Analysts Adjust Price Target for IREN
Analysts at Bernstein have revised their price target for IREN, adjusting it down from $125 to $100 per share while maintaining its status as the firm’s leading choice among AI-driven Bitcoin mining companies. This decision is largely influenced by the company’s swift evolution towards becoming a major AI cloud service provider, accompanied by the anticipated cessation of its cryptocurrency mining operations over the next few years.
Factors Influencing Price Target Reduction
The reduction in the price target is attributed primarily to two factors that do not detract from IREN’s business outlook. These are:
- The scaling back of Bitcoin mining operations
- An increase in the number of shares outstanding resulting from recent equity issuances
These changes are not indicative of any regression in the company’s aspirations within the AI sector.
Partnership with Microsoft
Central to Bernstein’s optimistic outlook is IREN’s significant partnership with Microsoft. The company has secured a five-year contract with the tech giant for 77,000 of its total 150,000 GPUs, which is projected to bring in approximately $1.94 billion annually. Meanwhile, IREN is actively courting on-demand cloud clients with its remaining GPU capacity, having already entered into contracts worth $400 million by February.
Financial Agreements and Future Projections
To facilitate this growth, IREN has entered a substantial $5.8 billion agreement with Dell for Nvidia’s GB300 processors, complemented by GPU-backed financing of $3.6 billion at a favorable interest rate below 6%. The combination of Microsoft’s prepayments along with these financing arrangements covers nearly 95% of the capital required for its deal with Microsoft, according to analysts.
Looking ahead, Bernstein predicts that IREN’s revenues from its AI cloud services could reach $2.6 billion by the year 2027, with further growth to $6 billion anticipated by 2030, underpinned by a projected fleet of 275,000 GPUs—up from 150,000 at present. As IREN scales its operations, adjusted EBITDA margins are expected to stabilize around 82 percent, potentially translating to earnings nearing $5 billion by the end of the decade.
Energy Assets and Valuation
Moreover, the company’s energy assets, totaling 4.5 gigawatts across locations in Texas, British Columbia, and Oklahoma, are pivotal for its future expansion.
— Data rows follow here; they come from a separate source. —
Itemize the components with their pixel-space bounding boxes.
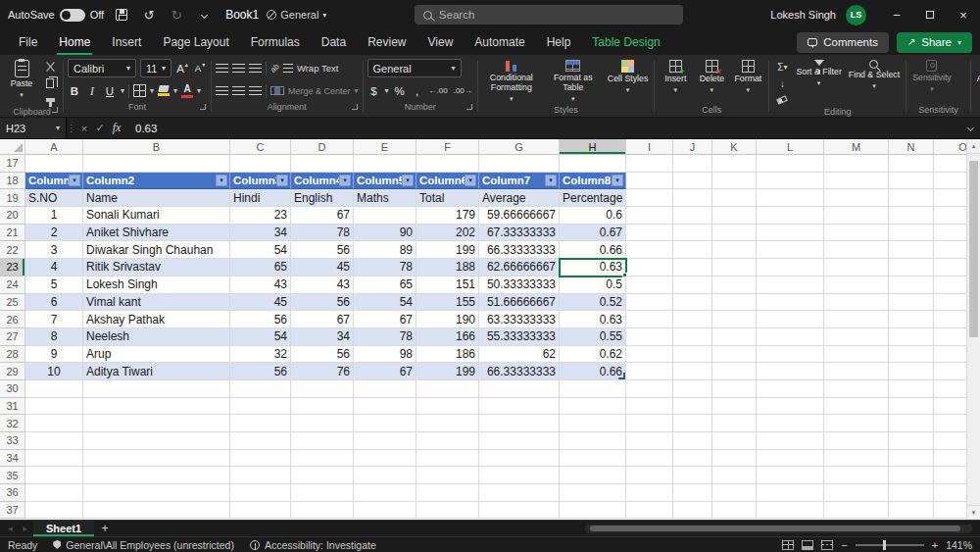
cell-J34[interactable] xyxy=(673,450,712,468)
cell-F32[interactable] xyxy=(416,415,479,432)
cell-L27[interactable] xyxy=(757,328,824,346)
formula-bar-handle-icon[interactable]: ⋮ xyxy=(67,123,76,133)
cell-K37[interactable] xyxy=(712,502,757,520)
cell-A24[interactable]: 5 xyxy=(25,276,83,294)
cell-N36[interactable] xyxy=(889,484,934,502)
cell-B37[interactable] xyxy=(83,502,230,520)
cell-G20[interactable]: 59.66666667 xyxy=(479,207,560,225)
cell-G29[interactable]: 66.33333333 xyxy=(479,363,560,380)
cell-J33[interactable] xyxy=(673,432,712,450)
cell-J23[interactable] xyxy=(673,259,712,276)
cell-H33[interactable] xyxy=(560,432,626,450)
cell-L19[interactable] xyxy=(757,189,824,207)
cell-F36[interactable] xyxy=(416,484,479,502)
cell-N24[interactable] xyxy=(889,276,934,294)
cell-K36[interactable] xyxy=(712,484,757,502)
cell-I18[interactable] xyxy=(626,173,673,190)
page-layout-view-button[interactable] xyxy=(802,540,813,550)
cell-E18[interactable]: Column5▾ xyxy=(354,173,416,190)
cell-F31[interactable] xyxy=(416,398,479,416)
cell-G36[interactable] xyxy=(479,484,560,502)
cell-I30[interactable] xyxy=(626,380,673,398)
tab-page-layout[interactable]: Page Layout xyxy=(152,29,239,55)
vertical-scrollbar-thumb[interactable] xyxy=(969,161,978,337)
addins-button[interactable]: Add-ins xyxy=(975,58,980,86)
cell-N20[interactable] xyxy=(889,207,934,225)
cell-D30[interactable] xyxy=(291,380,354,398)
cell-F24[interactable]: 151 xyxy=(416,276,479,294)
format-as-table-button[interactable]: Format as Table ▾ xyxy=(544,58,603,104)
new-sheet-button[interactable]: + xyxy=(96,522,114,535)
cell-A30[interactable] xyxy=(25,380,83,398)
cell-B17[interactable] xyxy=(83,155,230,173)
cell-D26[interactable]: 67 xyxy=(291,311,354,328)
cell-H23[interactable]: 0.63 xyxy=(560,259,626,276)
cell-D19[interactable]: English xyxy=(291,189,354,207)
cell-B24[interactable]: Lokesh Singh xyxy=(83,276,230,294)
cell-I25[interactable] xyxy=(626,294,673,312)
cell-M21[interactable] xyxy=(824,225,889,242)
cell-L31[interactable] xyxy=(757,398,824,416)
column-header-I[interactable]: I xyxy=(626,139,673,155)
cell-H35[interactable] xyxy=(560,467,626,484)
find-select-button[interactable]: Find & Select ▾ xyxy=(847,58,902,91)
cell-F29[interactable]: 199 xyxy=(416,363,479,380)
column-header-E[interactable]: E xyxy=(354,139,416,155)
cell-L30[interactable] xyxy=(757,380,824,398)
cell-K31[interactable] xyxy=(712,398,757,416)
cell-E29[interactable]: 67 xyxy=(354,363,416,380)
cell-N21[interactable] xyxy=(889,225,934,242)
confirm-entry-button[interactable]: ✓ xyxy=(92,122,108,134)
cut-button[interactable] xyxy=(41,60,59,74)
increase-font-size-button[interactable]: A▴ xyxy=(175,60,189,77)
cell-D37[interactable] xyxy=(291,502,354,520)
cell-B21[interactable]: Aniket Shivhare xyxy=(83,225,230,242)
clear-button[interactable] xyxy=(773,93,791,107)
cell-B28[interactable]: Arup xyxy=(83,346,230,364)
save-button[interactable] xyxy=(112,5,131,25)
cell-K30[interactable] xyxy=(712,380,757,398)
cell-C21[interactable]: 34 xyxy=(230,225,291,242)
cell-K19[interactable] xyxy=(712,189,757,207)
cell-G35[interactable] xyxy=(479,467,560,484)
cell-H36[interactable] xyxy=(560,484,626,502)
cell-J17[interactable] xyxy=(673,155,712,173)
cell-N33[interactable] xyxy=(889,432,934,450)
tab-automate[interactable]: Automate xyxy=(464,29,535,55)
row-header-26[interactable]: 26 xyxy=(0,311,25,328)
cell-E31[interactable] xyxy=(354,398,416,416)
cell-B23[interactable]: Ritik Srivastav xyxy=(83,259,230,276)
cell-A26[interactable]: 7 xyxy=(25,311,83,328)
font-color-button[interactable]: A xyxy=(181,84,193,98)
cell-A32[interactable] xyxy=(25,415,83,432)
cell-E35[interactable] xyxy=(354,467,416,484)
cell-G26[interactable]: 63.33333333 xyxy=(479,311,560,328)
cell-G31[interactable] xyxy=(479,398,560,416)
filter-button-column6[interactable]: ▾ xyxy=(465,175,476,186)
cell-M23[interactable] xyxy=(824,259,889,276)
row-header-29[interactable]: 29 xyxy=(0,363,25,380)
cell-E37[interactable] xyxy=(354,502,416,520)
cell-M34[interactable] xyxy=(824,450,889,468)
filter-button-column2[interactable]: ▾ xyxy=(216,175,227,186)
column-header-H[interactable]: H xyxy=(560,139,626,155)
autosave-toggle[interactable]: AutoSave Off xyxy=(8,9,104,22)
zoom-in-button[interactable]: + xyxy=(932,539,938,551)
increase-decimal-button[interactable]: ←.00 xyxy=(428,82,449,100)
cell-B30[interactable] xyxy=(83,380,230,398)
cell-K22[interactable] xyxy=(712,241,757,259)
cell-G37[interactable] xyxy=(479,502,560,520)
cell-D27[interactable]: 34 xyxy=(291,328,354,346)
tab-file[interactable]: File xyxy=(8,29,48,55)
cell-L26[interactable] xyxy=(757,311,824,328)
previous-sheet-button[interactable]: ◂ xyxy=(4,524,17,533)
accessibility-status[interactable]: Accessibility: Investigate xyxy=(250,539,376,551)
cell-G25[interactable]: 51.66666667 xyxy=(479,294,560,312)
zoom-slider-thumb[interactable] xyxy=(883,540,886,550)
cell-N22[interactable] xyxy=(889,241,934,259)
cell-C23[interactable]: 65 xyxy=(230,259,291,276)
cell-J24[interactable] xyxy=(673,276,712,294)
cell-K28[interactable] xyxy=(712,346,757,364)
fill-handle[interactable] xyxy=(622,273,627,277)
cell-N17[interactable] xyxy=(889,155,934,173)
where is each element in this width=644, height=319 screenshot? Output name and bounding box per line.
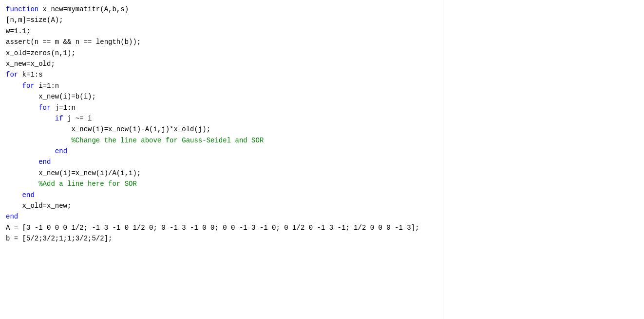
code-line-8: for i=1:n [6,80,437,91]
code-line-10: for j=1:n [6,102,437,113]
code-line-15: end [6,157,437,167]
code-line-16: x_new(i)=x_new(i)/A(i,i); [6,168,437,179]
code-line-19: x_old=x_new; [6,200,437,211]
code-line-18: end [6,190,437,200]
keyword-end-2: end [38,158,51,166]
code-line-2: [n,m]=size(A); [6,15,437,25]
keyword-for-1: for [6,71,18,79]
code-line-5: x_old=zeros(n,1); [6,48,437,59]
code-line-9: x_new(i)=b(i); [6,91,437,102]
keyword-for-3: for [38,104,51,112]
code-line-17: %Add a line here for SOR [6,179,437,189]
keyword-end-4: end [6,213,18,220]
code-line-4: assert(n == m && n == length(b)); [6,37,437,47]
code-line-21: A = [3 -1 0 0 0 1/2; -1 3 -1 0 1/2 0; 0 … [6,222,437,233]
code-line-22: b = [5/2;3/2;1;1;3/2;5/2]; [6,233,437,244]
code-line-13: %Change the line above for Gauss-Seidel … [6,135,437,146]
code-line-3: w=1.1; [6,26,437,37]
comment-2: %Add a line here for SOR [38,180,137,188]
keyword-function: function [6,5,38,13]
keyword-for-2: for [22,82,35,90]
code-line-14: end [6,146,437,157]
keyword-if: if [55,115,63,122]
code-line-11: if j ~= i [6,113,437,124]
code-line-1: function x_new=mymatitr(A,b,s) [6,4,437,15]
comment-1: %Change the line above for Gauss-Seidel … [71,137,264,144]
right-empty-panel [443,0,644,319]
code-line-7: for k=1:s [6,69,437,80]
keyword-end-3: end [22,191,35,199]
code-line-20: end [6,211,437,222]
keyword-end-1: end [55,147,67,155]
code-line-12: x_new(i)=x_new(i)-A(i,j)*x_old(j); [6,124,437,135]
code-editor: function x_new=mymatitr(A,b,s) [n,m]=siz… [0,0,443,319]
code-line-6: x_new=x_old; [6,59,437,69]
Bernstein estimates the undeveloped capacity in Sweetwater and Oklahoma at $3 million per megawatt, which could add approximately $10.8 billion to IREN’s total valuation.
Transition from Bitcoin Mining
In the revised framework, Bitcoin mining, which once formed the cornerstone of IREN’s business model, is assigned no evaluative worth. Analysts anticipate a significant drop in revenue derived from mining operations as the company transitions its infrastructure toward cloud-based services, projecting that mining revenues will diminish drastically before vanishing entirely by fiscal year 2030.
A wave of other notable Bitcoin mining companies has increasingly pivoted towards AI in recent months, with some even completely ceasing crypto mining operations amidst the sector’s shift towards artificial intelligence.
Current Share Performance
As of now, IREN’s shares are trading at $43.78, reflecting a drop of over 9% on the day amidst a broader decline in AI-linked stocks due to reports of OpenAI’s underperformance. However, the shares have seen nearly a 25% increase over the past month. At the present trading price, Bernstein’s adjusted price target suggests a potential upside of around 128% for investors.